[Collected data]
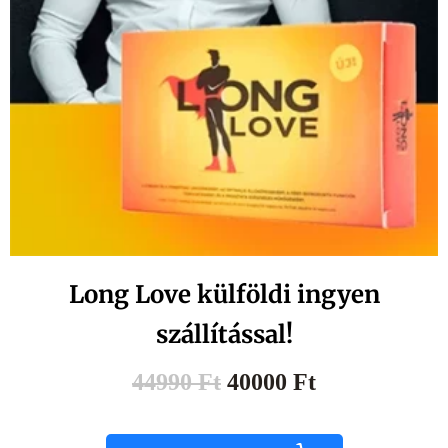
Long Love külföldi ingyen
szállítással!
44990
Ft
40000
Ft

• Activity
Give the data again exactly as it appears, but without any images.

• Task solution
Long Love külföldi ingyen
szállítással!
44990
Ft
40000
Ft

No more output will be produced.